U.S. Water Infrastructure Transformation Needed to Protect Public Health, Safety, and Save Money
American Rivers provides recommendations to House Transportation and Infrastructure CommitteeFebruary 4th, 2009
Andrew Fahlund, American Rivers, 202-347-7550 x3022
Angela Dicianno, American Rivers, 202-347-7550 x3103
Washington, DC — Water infrastructure in the United States is deteriorating and needs a major overhaul to avoid further declines in our clean water supplies and to deal with the more extreme weather that is coming with global warming, American Rivers said today in testimony before the House Transportation and Infrastructure Committee.
“Water is life. Yet we manage it with 19th Century approaches of overcoming nature rather than with a 21st Century vision that takes the best of the built and natural environments. The new way forward is to work with nature instead of against it. Green infrastructure is gaining favor in cities and counties across America because it is effective, inexpensive, and because it has many other benefits like reducing floods or beautifying communities.,” said Andrew Fahlund, vice president for conservation at American Rivers, who spoke at the Sustainable Wastewater Management hearing before the Subcommittee on Water Resources and the Environment.
“We need to seriously step up investments in green infrastructure and water efficiency solutions if we are to protect the health and safety of our communities. These projects will also create tens of thousands of good jobs and help boost the economy,” said Fahlund.
Fahlund urged the Committee to promote green infrastructure investments and to hold agencies like the Environmental Protection Agency accountable for fostering green infrastructure solutions in their policies. He also recommended that Congress protect natural infrastructure like wetlands that are critical for clean water by passing legislation to affirm the historic protections of the Clean Water Act. And, Fahlund advised the Committee to require consideration of the climate and energy impacts of all water infrastructure decisions.
In recent years, water quality around the country has deteriorated:
According to the EPA, an estimated 1.8 million to 3.5 million people get sick from recreational contact with sewage from sanitary sewage overflows every year. The level of sewage pollution in the nation’s waterways is predicted to increase to pre-1970 levels by 2025 the highest ever recorded.
The American Society of Civil Engineers gives water and wastewater systems a D-, the lowest grade of any infrastructure category.
In 2006 the EPA found that only 28 percent of the nation’s stream miles were in good condition.
“Investments in green infrastructure and water efficiency will protect clean water, ensure sustainable water supplies, save money, create jobs, and safeguard public health and safety for generations to come,” said Fahlund.
Green infrastructure incorporates natural systems that can help supply clean water, reduce polluted runoff, reduce sewer overflows, minimize flooding and enhance community health and safety. It means planting trees and installing green roofs, rather than enlarging sewers or building a costly new treatment plant. It means restoring floodplains instead of building taller and taller levees.
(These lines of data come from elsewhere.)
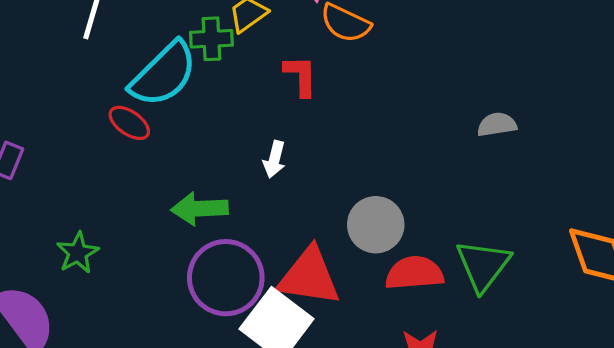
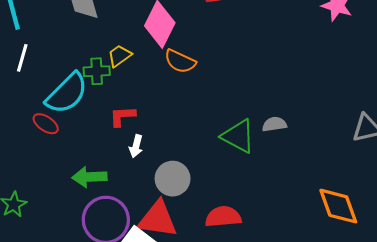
red L-shape: (301, 76) -> (122, 116), moved, turned -92
gray circle: (376, 225) -> (173, 179), moved
green triangle: (483, 265) -> (238, 136), moved, turned -39

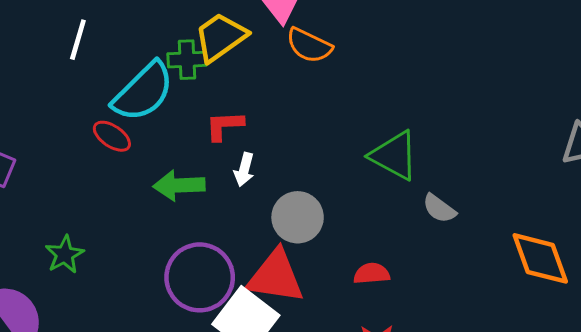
yellow trapezoid: (119, 56) -> (220, 37), size x1.5
gray semicircle: (274, 124) -> (439, 208), moved, turned -135
green arrow: (89, 177) -> (179, 185), moved
red semicircle: (223, 217) -> (372, 274), size x0.7

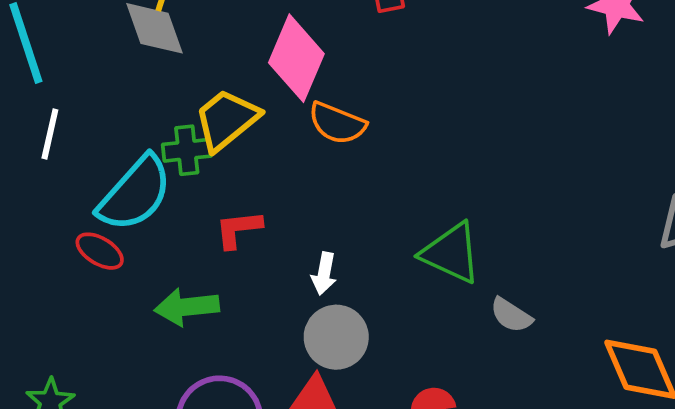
white arrow: (244, 170) -> (324, 274), moved

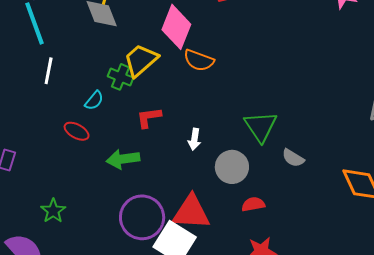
green cross: (187, 150) -> (120, 77), turned 30
cyan semicircle: (135, 194) -> (94, 101), size x0.5
green triangle: (451, 253) -> (261, 126), turned 33
gray circle: (336, 337) -> (232, 167), moved

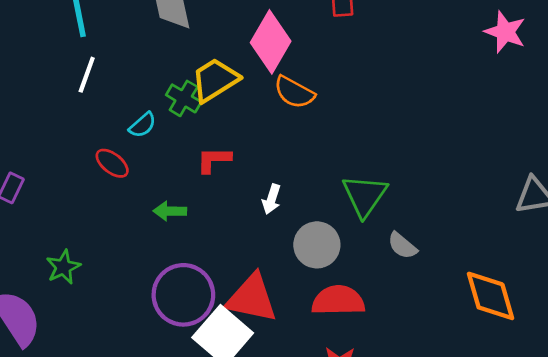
green arrow: (123, 159) -> (170, 211), size x0.7
red semicircle: (253, 204) -> (338, 300), size x1.6

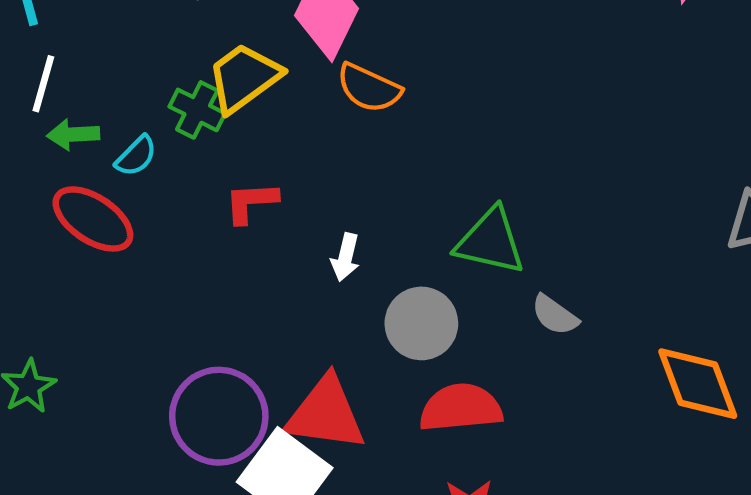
red ellipse: (112, 163) -> (93, 219), size x1.5
green triangle: (365, 196) -> (490, 241), turned -48
green arrow: (170, 211) -> (73, 134), moved

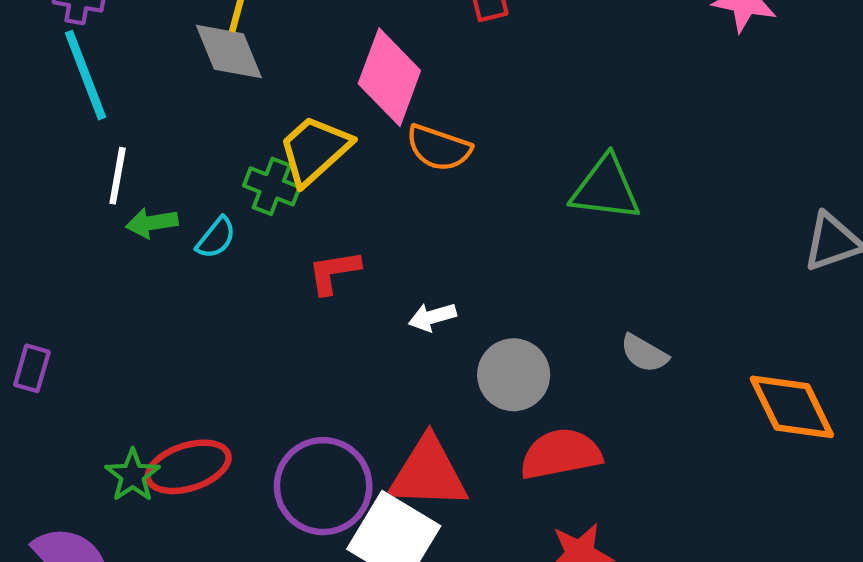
red ellipse: (93, 219) -> (188, 467), moved, turned -46
green triangle: (490, 241) -> (606, 189), moved
white arrow: (345, 257) -> (432, 317), turned 66

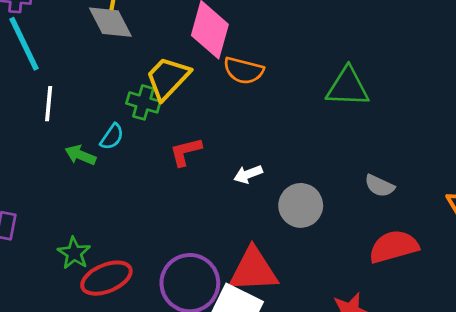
green arrow: (152, 223) -> (81, 155), moved, turned 36
red semicircle: (561, 454) -> (394, 247), moved
green star: (133, 475) -> (74, 253), moved

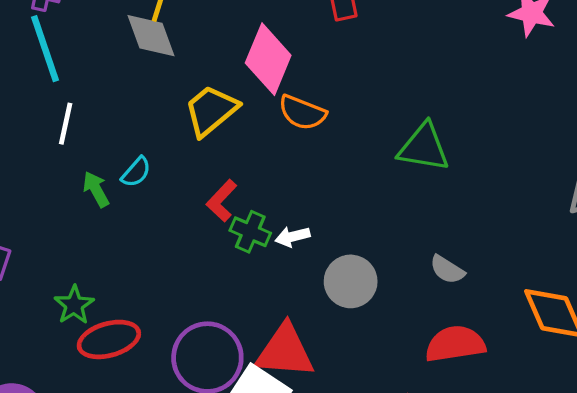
green cross: (143, 102) -> (250, 232), moved
red L-shape: (186, 152) -> (222, 201), turned -40
green arrow: (81, 155) -> (96, 189), turned 32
And it means retrofitting buildings and homes with water-efficient plumbing instead of constructing an expensive water supply dam.
These solutions create good jobs. American Rivers estimates that if 600 U.S. cities installed green roofs on just 1 percent of their large roofs, over 190,000 jobs would be created. An economic analysis conducted by the Alliance for Water Efficiency estimates that total economic output per million dollars of investment in water efficiency programs is between $2.5 and $2.8 million. It estimates that a direct investment of $10 billion in water efficiency programs can boost U.S. employment by 150,000 to 220,000 jobs.
Communities across the country are already benefiting from these solutions:
New York City’s $600 million investment in Catskills land protection and restoration saved $6 billion in capital costs to construct a water filtration plant, as well as $200-$300 million in annual operation and maintenance costs.
By using wetlands, trees and residential modifications to reduce stormwater flows into their combined sewer system, Indianapolis is able to reduce the diameter of a new sewer pipe, saving over $300 million, while also beautifying the city.
Clayton County, Georgia constructed a wetland system to receive treated wastewater and recharge reservoirs, and has had a consistent supply of water through the recent drought. While surrounding communities had severe water restrictions and saw reservoirs drop below 50 percent capacity, Clayton County never dipped below 77 percent of reservoir capacity.
“We have reached a crossroads in how we manage our nation’s water,” said Fahlund. “Traditional water infrastructure will continue to play a role, but it is designed to solve only a single problem and requires a huge capital investment. Today, we need green infrastructure solutions that are cost-effective, flexible, and will meet the needs of the 21st Century.”